• _Work task_: Your answer should be the exact lines of the data below from the one containing "Окончила Школу-студию МХАТ при МХАТе имени" through the one containing "avgustu centar regiona: Stižu"; please include nothing else.

(Stored data entries)

************

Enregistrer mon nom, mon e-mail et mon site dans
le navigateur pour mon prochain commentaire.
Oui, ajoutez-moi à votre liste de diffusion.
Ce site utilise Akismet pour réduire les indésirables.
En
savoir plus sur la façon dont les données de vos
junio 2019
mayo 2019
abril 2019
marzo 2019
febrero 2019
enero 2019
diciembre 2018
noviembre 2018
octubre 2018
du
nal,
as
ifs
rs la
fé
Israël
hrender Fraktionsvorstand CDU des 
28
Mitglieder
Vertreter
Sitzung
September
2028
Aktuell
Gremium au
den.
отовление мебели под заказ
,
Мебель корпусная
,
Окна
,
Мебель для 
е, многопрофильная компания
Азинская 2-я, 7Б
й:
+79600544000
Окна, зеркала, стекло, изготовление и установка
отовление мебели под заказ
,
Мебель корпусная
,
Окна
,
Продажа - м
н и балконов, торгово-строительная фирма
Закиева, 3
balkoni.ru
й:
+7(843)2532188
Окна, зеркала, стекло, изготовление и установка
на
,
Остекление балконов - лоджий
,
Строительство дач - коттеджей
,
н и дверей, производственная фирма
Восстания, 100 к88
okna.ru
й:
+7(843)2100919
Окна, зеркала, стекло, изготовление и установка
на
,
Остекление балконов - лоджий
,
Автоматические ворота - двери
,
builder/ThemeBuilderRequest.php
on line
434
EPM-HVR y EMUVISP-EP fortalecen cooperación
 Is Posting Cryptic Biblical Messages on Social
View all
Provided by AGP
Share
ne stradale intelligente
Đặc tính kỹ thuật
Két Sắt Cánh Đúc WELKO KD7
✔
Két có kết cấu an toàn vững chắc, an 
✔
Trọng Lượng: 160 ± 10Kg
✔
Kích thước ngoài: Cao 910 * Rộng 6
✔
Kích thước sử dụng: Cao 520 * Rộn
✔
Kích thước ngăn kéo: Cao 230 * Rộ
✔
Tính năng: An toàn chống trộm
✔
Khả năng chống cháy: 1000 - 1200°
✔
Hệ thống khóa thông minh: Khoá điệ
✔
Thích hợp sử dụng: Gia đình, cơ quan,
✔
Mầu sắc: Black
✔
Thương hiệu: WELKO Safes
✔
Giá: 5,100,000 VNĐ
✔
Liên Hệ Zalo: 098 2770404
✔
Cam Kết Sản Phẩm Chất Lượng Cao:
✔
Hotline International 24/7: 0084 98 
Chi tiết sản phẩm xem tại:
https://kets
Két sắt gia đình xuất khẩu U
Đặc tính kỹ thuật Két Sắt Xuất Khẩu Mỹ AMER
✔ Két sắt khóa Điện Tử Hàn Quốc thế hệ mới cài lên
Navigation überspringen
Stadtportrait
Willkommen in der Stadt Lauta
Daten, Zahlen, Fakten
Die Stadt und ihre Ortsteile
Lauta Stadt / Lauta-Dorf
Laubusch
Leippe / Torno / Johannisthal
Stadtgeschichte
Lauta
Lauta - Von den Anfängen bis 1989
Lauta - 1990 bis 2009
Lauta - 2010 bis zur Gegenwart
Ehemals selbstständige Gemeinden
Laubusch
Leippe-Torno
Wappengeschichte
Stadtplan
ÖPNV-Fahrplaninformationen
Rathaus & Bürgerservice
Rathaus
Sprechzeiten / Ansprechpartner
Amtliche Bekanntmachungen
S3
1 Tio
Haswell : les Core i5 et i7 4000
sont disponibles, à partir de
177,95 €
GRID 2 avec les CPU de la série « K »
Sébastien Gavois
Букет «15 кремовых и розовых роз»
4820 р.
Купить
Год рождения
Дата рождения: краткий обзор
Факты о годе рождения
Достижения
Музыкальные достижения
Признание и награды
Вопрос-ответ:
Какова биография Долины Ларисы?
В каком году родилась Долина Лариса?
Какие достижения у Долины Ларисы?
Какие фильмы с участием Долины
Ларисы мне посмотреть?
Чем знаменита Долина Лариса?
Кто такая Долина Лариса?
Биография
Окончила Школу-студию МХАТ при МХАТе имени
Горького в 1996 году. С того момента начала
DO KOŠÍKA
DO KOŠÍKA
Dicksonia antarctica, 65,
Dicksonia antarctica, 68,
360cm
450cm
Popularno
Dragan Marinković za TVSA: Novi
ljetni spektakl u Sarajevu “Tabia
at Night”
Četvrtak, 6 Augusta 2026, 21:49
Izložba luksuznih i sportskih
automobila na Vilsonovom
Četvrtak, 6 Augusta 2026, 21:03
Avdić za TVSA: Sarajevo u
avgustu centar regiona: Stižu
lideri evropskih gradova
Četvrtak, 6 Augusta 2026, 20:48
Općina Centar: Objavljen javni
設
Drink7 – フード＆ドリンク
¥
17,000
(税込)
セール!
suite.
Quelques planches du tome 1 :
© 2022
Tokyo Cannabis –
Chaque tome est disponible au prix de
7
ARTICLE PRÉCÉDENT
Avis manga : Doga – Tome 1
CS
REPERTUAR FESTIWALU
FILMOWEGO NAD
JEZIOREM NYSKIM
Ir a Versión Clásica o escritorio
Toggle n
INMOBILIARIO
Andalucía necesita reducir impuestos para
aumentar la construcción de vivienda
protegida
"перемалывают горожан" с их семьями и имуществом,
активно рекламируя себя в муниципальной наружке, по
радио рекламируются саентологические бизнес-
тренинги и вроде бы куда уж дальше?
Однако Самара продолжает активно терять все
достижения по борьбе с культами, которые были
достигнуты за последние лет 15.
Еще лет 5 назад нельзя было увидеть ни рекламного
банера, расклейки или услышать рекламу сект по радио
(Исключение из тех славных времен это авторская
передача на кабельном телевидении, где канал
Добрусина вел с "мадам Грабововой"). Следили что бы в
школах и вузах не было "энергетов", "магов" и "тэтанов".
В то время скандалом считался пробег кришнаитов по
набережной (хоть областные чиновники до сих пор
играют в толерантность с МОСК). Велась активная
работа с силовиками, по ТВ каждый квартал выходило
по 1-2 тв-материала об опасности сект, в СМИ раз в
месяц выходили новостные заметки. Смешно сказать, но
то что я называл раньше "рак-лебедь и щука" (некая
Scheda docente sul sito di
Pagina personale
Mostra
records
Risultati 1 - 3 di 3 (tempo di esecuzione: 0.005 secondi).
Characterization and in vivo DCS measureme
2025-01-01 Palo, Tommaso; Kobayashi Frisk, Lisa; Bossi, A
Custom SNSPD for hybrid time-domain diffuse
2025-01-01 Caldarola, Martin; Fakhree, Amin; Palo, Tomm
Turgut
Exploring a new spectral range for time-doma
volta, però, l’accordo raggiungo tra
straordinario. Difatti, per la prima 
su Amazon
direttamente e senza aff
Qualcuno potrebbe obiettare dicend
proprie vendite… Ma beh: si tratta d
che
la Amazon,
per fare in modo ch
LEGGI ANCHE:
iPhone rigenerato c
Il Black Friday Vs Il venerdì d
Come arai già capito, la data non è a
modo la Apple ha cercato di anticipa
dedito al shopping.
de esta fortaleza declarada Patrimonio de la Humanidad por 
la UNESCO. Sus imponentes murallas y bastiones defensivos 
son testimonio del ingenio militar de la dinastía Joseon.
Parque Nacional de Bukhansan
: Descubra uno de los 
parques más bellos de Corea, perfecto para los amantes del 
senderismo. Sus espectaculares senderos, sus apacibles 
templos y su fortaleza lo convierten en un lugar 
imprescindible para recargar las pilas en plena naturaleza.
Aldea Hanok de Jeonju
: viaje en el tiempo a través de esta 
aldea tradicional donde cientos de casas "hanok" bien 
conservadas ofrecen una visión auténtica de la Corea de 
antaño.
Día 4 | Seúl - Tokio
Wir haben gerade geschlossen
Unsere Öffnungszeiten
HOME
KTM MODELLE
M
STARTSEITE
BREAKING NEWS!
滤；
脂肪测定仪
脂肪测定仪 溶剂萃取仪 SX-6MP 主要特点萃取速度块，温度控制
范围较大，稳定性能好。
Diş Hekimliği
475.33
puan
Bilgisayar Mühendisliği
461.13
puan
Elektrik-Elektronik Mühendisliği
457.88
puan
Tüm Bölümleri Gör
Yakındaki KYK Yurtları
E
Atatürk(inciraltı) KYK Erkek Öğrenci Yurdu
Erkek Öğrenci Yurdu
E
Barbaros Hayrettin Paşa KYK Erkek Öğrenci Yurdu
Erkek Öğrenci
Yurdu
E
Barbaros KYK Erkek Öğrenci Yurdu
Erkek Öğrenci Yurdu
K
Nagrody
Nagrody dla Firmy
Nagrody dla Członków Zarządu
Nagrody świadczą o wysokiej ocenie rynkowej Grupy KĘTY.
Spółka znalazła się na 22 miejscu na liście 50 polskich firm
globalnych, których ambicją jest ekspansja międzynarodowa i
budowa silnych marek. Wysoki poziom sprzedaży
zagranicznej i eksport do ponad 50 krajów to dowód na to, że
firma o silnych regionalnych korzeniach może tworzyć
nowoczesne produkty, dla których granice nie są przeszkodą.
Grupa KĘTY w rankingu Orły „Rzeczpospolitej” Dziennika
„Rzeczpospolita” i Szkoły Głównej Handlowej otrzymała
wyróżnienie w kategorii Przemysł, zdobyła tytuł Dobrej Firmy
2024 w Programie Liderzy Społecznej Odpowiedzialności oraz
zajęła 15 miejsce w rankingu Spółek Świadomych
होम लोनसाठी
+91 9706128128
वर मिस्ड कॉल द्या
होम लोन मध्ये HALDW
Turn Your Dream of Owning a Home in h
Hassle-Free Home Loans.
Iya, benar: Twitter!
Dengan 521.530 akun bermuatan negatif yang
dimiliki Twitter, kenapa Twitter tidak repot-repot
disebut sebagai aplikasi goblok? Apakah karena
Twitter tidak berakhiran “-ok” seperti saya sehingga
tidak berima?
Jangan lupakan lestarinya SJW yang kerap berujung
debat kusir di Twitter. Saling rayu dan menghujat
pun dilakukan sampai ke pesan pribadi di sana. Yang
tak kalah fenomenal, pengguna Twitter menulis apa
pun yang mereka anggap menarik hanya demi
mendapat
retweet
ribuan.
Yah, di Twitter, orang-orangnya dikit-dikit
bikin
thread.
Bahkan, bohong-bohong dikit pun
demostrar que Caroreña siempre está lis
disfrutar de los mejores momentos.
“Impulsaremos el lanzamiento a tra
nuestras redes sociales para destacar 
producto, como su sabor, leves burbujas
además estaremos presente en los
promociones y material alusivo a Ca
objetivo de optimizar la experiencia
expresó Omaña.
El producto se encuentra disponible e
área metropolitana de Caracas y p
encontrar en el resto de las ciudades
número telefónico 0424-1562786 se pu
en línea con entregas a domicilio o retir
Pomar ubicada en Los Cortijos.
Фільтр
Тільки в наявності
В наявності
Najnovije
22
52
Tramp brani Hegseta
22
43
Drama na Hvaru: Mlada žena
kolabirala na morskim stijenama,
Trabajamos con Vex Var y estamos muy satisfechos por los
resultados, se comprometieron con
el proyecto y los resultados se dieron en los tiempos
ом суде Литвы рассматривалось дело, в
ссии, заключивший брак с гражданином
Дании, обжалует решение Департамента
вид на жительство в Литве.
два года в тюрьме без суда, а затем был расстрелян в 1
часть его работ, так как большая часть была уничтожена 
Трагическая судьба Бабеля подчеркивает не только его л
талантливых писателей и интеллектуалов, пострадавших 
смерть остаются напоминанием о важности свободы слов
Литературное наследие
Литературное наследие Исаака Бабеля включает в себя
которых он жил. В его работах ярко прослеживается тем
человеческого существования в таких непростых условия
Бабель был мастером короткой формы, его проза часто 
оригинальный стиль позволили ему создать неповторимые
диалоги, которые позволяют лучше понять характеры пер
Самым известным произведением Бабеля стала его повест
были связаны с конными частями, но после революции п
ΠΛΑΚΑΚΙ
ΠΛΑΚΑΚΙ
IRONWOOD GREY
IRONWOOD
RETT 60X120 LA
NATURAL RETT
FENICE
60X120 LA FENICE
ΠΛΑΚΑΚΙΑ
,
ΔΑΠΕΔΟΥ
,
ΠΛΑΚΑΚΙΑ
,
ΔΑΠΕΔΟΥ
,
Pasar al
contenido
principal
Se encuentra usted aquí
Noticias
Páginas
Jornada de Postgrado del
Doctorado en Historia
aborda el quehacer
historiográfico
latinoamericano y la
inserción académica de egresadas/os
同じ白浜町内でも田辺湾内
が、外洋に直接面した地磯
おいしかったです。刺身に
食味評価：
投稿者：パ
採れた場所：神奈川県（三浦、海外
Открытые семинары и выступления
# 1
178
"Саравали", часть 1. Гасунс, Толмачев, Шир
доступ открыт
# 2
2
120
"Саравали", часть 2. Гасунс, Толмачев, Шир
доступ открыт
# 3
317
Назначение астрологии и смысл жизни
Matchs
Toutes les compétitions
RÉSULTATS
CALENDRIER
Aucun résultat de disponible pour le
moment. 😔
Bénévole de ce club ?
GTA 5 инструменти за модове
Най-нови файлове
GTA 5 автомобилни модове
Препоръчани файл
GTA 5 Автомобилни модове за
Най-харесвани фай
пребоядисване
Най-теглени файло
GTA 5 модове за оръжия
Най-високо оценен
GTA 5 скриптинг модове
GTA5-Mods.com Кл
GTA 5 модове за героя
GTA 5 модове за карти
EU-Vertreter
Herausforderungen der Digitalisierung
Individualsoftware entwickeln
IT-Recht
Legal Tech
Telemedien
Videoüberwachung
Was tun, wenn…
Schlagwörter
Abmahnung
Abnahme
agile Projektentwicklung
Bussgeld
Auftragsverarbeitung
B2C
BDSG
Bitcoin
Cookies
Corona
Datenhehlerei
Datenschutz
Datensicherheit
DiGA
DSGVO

************

• _Your response_:
Окончила Школу-студию МХАТ при МХАТе имени
Горького в 1996 году. С того момента начала
DO KOŠÍKA
DO KOŠÍKA
Dicksonia antarctica, 65,
Dicksonia antarctica, 68,
360cm
450cm
Popularno
Dragan Marinković za TVSA: Novi
ljetni spektakl u Sarajevu “Tabia
at Night”
Četvrtak, 6 Augusta 2026, 21:49
Izložba luksuznih i sportskih
automobila na Vilsonovom
Četvrtak, 6 Augusta 2026, 21:03
Avdić za TVSA: Sarajevo u
avgustu centar regiona: Stižu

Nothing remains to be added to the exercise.